§ **Document structure recognition data**
________________

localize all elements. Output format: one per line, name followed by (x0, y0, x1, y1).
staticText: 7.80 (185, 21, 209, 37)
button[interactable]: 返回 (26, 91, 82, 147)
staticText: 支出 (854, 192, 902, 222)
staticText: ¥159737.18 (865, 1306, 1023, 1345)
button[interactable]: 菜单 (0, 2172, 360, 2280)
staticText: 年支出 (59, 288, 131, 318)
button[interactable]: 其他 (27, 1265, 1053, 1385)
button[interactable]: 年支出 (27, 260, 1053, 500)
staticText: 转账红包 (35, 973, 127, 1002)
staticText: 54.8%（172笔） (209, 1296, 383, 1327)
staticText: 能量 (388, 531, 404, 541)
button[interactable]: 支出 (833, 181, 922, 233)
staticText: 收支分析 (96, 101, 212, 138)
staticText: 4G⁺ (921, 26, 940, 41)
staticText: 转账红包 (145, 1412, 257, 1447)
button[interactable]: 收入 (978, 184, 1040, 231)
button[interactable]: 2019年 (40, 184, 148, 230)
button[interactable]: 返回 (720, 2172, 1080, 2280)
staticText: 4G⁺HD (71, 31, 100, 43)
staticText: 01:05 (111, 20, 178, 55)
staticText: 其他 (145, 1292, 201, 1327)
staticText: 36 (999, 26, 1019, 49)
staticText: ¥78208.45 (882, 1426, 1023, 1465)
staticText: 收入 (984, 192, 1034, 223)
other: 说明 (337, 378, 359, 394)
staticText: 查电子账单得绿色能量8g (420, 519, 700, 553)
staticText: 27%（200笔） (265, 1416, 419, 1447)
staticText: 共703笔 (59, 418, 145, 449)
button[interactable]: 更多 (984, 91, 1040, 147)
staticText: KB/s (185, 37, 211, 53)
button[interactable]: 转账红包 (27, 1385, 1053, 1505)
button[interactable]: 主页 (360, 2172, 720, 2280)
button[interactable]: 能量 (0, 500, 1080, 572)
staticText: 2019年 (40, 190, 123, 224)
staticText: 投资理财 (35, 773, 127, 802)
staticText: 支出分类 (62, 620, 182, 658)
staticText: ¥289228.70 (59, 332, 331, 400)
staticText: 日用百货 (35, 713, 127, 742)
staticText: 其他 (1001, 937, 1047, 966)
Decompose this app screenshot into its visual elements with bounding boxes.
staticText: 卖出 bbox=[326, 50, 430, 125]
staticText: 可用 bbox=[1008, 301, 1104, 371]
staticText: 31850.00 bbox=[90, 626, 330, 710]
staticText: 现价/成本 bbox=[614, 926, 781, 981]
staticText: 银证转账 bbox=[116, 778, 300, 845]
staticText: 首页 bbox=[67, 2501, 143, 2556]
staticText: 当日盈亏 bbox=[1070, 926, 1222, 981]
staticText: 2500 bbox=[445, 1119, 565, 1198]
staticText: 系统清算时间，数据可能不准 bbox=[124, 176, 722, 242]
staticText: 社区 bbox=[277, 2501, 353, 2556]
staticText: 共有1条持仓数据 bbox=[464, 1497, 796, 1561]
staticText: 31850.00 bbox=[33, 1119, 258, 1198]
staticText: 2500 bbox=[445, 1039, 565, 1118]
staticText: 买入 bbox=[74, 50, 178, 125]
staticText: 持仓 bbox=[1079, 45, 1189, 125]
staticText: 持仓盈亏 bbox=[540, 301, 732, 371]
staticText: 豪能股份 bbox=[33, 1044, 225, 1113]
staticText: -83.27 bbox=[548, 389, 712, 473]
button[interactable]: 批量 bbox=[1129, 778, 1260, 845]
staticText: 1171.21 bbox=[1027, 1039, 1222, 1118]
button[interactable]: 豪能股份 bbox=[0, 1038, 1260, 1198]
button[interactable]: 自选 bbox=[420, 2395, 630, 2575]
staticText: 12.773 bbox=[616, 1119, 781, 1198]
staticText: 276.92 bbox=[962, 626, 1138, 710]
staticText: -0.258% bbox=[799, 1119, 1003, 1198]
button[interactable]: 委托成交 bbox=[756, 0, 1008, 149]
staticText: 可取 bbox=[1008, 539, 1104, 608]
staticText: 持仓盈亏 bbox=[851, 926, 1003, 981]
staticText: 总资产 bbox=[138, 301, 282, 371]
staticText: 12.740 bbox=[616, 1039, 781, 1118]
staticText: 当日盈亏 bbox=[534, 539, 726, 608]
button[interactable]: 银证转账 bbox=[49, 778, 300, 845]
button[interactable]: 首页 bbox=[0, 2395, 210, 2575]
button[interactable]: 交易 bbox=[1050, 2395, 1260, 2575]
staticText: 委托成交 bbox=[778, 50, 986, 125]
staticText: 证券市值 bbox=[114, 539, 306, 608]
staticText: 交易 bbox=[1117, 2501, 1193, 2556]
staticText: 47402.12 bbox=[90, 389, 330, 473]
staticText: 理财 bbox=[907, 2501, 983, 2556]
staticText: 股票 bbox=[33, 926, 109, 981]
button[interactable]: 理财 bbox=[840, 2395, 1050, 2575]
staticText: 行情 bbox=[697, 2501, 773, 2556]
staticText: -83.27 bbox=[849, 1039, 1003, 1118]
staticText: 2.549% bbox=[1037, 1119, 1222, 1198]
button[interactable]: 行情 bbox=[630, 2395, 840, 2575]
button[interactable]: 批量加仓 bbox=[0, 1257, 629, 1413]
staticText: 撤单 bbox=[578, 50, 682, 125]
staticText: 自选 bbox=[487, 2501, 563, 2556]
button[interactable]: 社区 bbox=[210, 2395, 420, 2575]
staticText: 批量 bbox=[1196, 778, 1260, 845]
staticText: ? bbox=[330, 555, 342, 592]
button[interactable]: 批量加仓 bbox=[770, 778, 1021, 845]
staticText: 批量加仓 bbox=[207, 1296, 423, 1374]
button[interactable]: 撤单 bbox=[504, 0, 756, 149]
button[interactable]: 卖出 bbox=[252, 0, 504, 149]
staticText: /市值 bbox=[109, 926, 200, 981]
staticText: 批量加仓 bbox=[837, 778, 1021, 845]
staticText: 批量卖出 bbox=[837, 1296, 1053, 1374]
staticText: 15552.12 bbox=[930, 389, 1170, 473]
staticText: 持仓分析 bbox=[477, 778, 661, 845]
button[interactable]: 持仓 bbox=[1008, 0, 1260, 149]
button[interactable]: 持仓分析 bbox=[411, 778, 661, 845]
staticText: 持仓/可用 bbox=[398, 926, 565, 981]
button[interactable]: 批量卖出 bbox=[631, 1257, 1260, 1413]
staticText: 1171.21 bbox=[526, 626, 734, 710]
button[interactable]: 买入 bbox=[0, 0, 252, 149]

________________

§ **WHAT TO PRODUCE**
All lines above that hold the string "elements" should be copied.

§ **OUTPUT FOR THIS TASK**
localize all elements. Output format: one per line, name followed by (x0, y0, x1, y1).
Decompose this app screenshot into its visual elements with bounding boxes.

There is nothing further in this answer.